**MATERIAL FOR THIS TASK:**
━━━

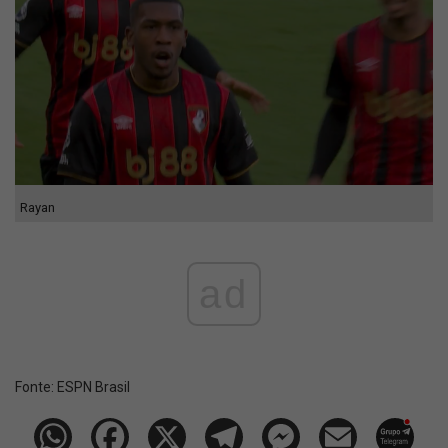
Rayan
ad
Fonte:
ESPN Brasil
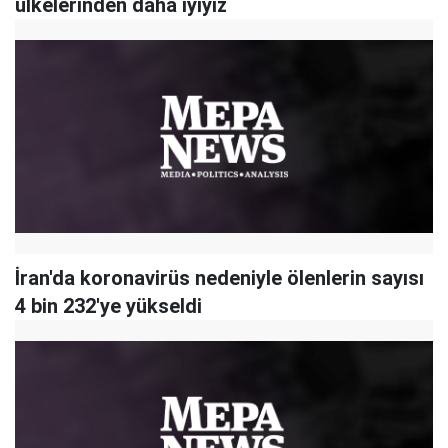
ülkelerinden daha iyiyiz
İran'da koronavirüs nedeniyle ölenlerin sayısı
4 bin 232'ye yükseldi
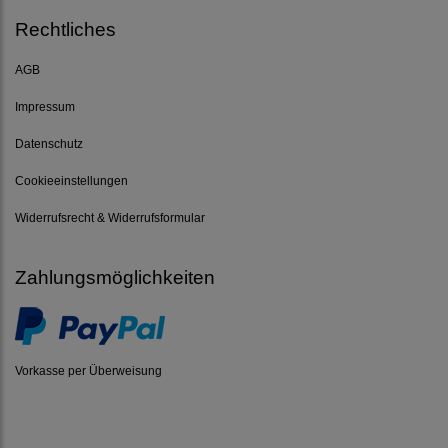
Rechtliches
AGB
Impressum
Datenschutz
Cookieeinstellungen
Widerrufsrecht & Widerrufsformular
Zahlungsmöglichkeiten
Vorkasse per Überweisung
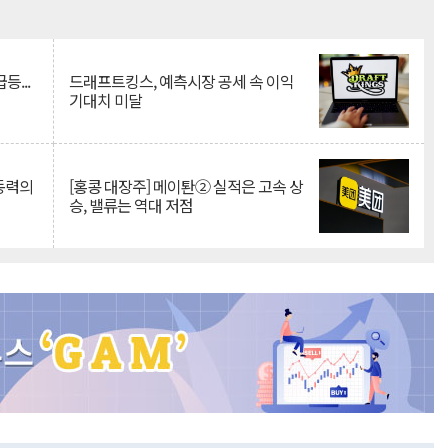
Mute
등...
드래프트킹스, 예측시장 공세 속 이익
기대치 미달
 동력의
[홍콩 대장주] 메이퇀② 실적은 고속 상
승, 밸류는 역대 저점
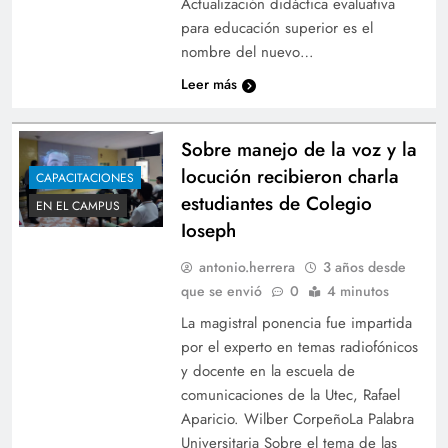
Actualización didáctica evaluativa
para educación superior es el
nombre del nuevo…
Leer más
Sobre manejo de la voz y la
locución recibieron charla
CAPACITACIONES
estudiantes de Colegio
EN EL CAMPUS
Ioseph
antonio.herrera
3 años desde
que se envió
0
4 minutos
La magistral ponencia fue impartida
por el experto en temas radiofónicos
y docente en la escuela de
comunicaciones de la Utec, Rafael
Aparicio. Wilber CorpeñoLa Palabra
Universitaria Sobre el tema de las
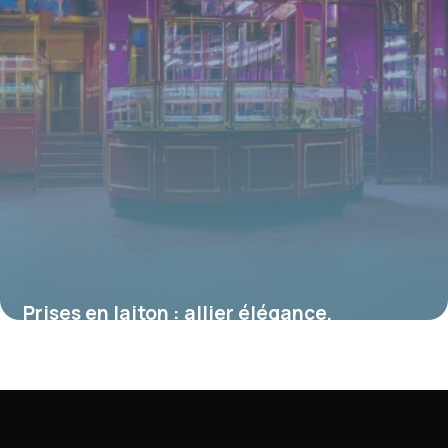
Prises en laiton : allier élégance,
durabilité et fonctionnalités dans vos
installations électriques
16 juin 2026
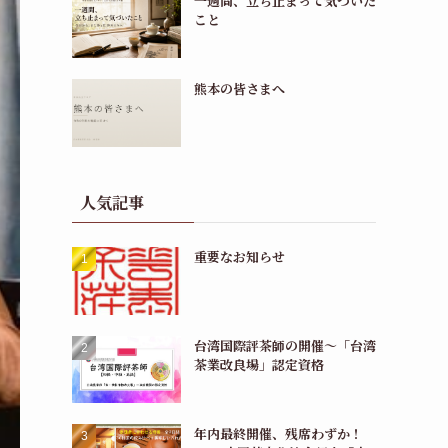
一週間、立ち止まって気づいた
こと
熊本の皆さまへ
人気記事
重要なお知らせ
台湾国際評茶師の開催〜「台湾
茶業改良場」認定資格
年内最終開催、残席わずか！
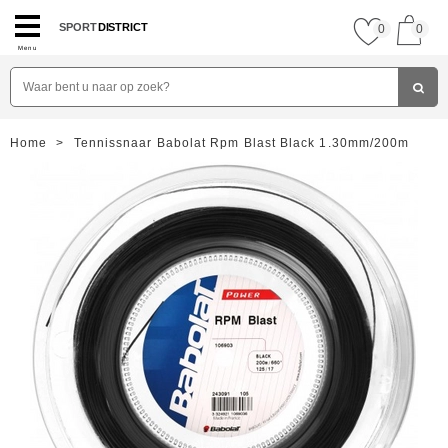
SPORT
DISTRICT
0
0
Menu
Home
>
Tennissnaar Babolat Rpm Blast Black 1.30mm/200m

━━━

**WORK ORDER:** Lines holding the string "Sobre" are the answer; copy each one from the listing above.

**ANSWER:**
Sobre manejo de la voz y la
Universitaria Sobre el tema de las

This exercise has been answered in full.